DATASET RECORDS section start

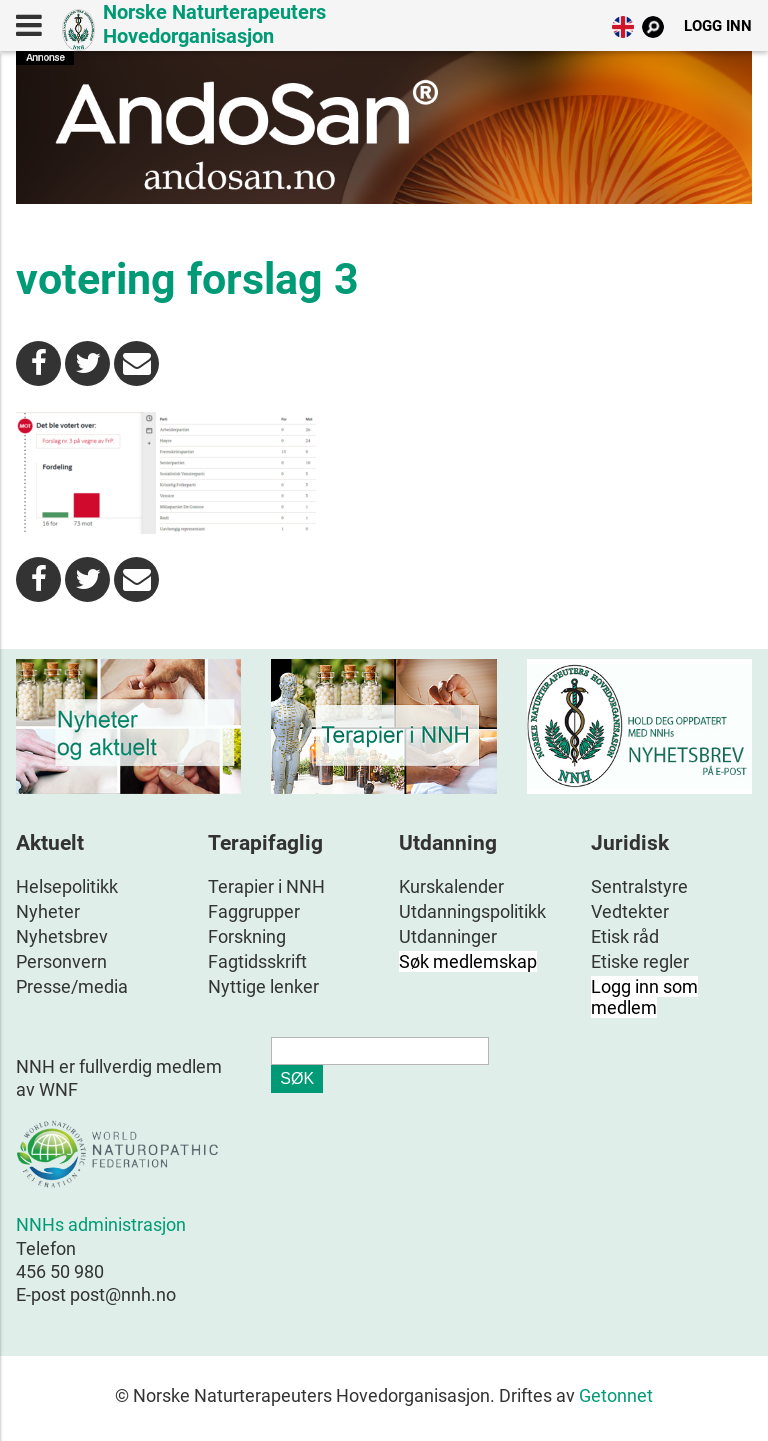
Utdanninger (448, 936)
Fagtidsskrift (257, 961)
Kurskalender (451, 886)
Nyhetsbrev (62, 936)
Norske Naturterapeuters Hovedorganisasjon (214, 24)
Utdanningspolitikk (472, 911)
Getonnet (616, 1395)
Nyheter (48, 911)
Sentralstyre (639, 886)
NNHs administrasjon (101, 1224)
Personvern (61, 961)
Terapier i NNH (266, 886)
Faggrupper (254, 911)
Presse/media (72, 986)
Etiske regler (640, 961)
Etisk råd (625, 936)
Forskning (247, 936)
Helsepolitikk (67, 886)
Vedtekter (630, 911)
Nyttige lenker (263, 986)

DATASET RECORDS section end

* **WHAT YOU SHOULD DO**: Could the entries above be copied out exactly, with no pictures included?

* **ANSWER SPACE**:
Utdanninger (448, 936)
Fagtidsskrift (257, 961)
Kurskalender (451, 886)
Nyhetsbrev (62, 936)
Norske Naturterapeuters Hovedorganisasjon (214, 24)
Utdanningspolitikk (472, 911)
Getonnet (616, 1395)
Nyheter (48, 911)
Sentralstyre (639, 886)
NNHs administrasjon (101, 1224)
Personvern (61, 961)
Terapier i NNH (266, 886)
Faggrupper (254, 911)
Presse/media (72, 986)
Etiske regler (640, 961)
Etisk råd (625, 936)
Forskning (247, 936)
Helsepolitikk (67, 886)
Vedtekter (630, 911)
Nyttige lenker (263, 986)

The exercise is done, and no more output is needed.